Punjab-Haryana High Court
Smt. Taran Bai And Others vs The Financial Commissioner (Revenue) on 5 August, 2013
Author: Rameshwar Singh Malik
Bench: Rameshwar Singh Malik
CWP No.17332 of 1994 1
IN THE HIGH COURT OF PUNJAB AND HARYANA
AT CHANDIGARH.
CWP No.17332 of 1994
Date of Decision : 5.8.2013
Smt. Taran Bai and others .....Petitioners
Vs.
The Financial Commissioner (Revenue),Punjab and others ....Respondents
...
CORAM : HON'BLE MR. JUSTICE RAMESHWAR SINGH MALIK ...
Present : Mr. S.C. Chhabra, Advocate for the petitioners.
Mr.Rajesh Mehta, Addl.A.G., Punjab, for the State.
Mr. Naresh Prabhakar, Advocate for respondent no.4.
...
RAMESHWAR SINGH MALIK, J The present writ petition is directed against the order dated 16.9.1993 (Annexure-6) passed by the Financial Commissioner (Appeals), Punjab, whereby he accepted the revision petition of respondent no.4 against the order dated 14.3.1989 (Annexure P-3) passed by the Commissioner, Ferozepur Division, Ferozepur, who has held that Collector (Agrarian), Fazilka has rightly decided the surplus area case of respondent no.4.

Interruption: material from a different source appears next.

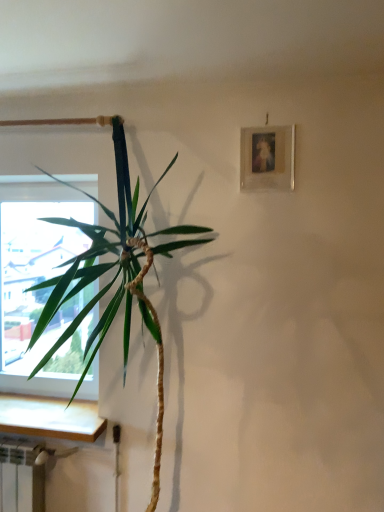 The height and width of the screenshot is (512, 384). Describe the element at coordinates (267, 158) in the screenshot. I see `wooden frame at upper right` at that location.

Find the location of a particular element. The width and height of the screenshot is (384, 512). wooden frame at upper right is located at coordinates (267, 158).

The height and width of the screenshot is (512, 384). In order to click on wooden frame at upper right in this screenshot , I will do `click(267, 158)`.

Facts first. Respondent no.4 suffered two sale deeds dated 30.6.1976 and 1.7.1976 selling land measuring 115 kanals 2 marlas in favour of predecessor-in-interest of petitioners no.1 to 4 and in favour of petitioners no.5 and 6. The land sold by respondent no.4 was shown to be free from all encumbrances, which was situated in village Sappanwali, Distt. Ferozepur. Initially, surplus area case of respondent no.4 was decided on 31.8.1977. Vide CWP No.17332 of 1994 2 his order dated 28.10.1987 (Annexure P-1), the Financial Commissioner (Appeals), Punjab, remanded the matter back to Collector (Agrarian) for fresh decision keeping in view the direction issued. In compliance of the above said orders dated 28.10.1987 (Annexure P-1), Special Collector (Agrarian) decided the case afresh vide order dated 27.4.1988 (Annexure P-2) in favour of the petitioners, holding that the area sold by respondent no.4 should have been put in his reserved area, because respondent no.4 was not entitled for double benefit, as he had already sold the above said land for due consideration in favour of the petitioners. Accordingly, putting the above said sold area measuring 115 kanals 2 marlas of village Sappanwali in the reserved area of land owner-respondent no.4, the equivalent area from his reserved area of village Karnikhera was ordered to be put in the surplus pool. Aggrieved, respondent no.4 filed his appeal before the Commissioner, Ferozepur Division, Ferozepur, who dismissed the same vide order dated 14.3.1989 (Annexure P-3). This order of the Commissioner was challenged by respondent no.4 before the Financial Commissioner, which was allowed vide impugned order dated 16.9.1993 (Annexure P-6), setting aside the inclusion of the sold land in the permissible area of land owner-respondent no.4. Hence this writ petition.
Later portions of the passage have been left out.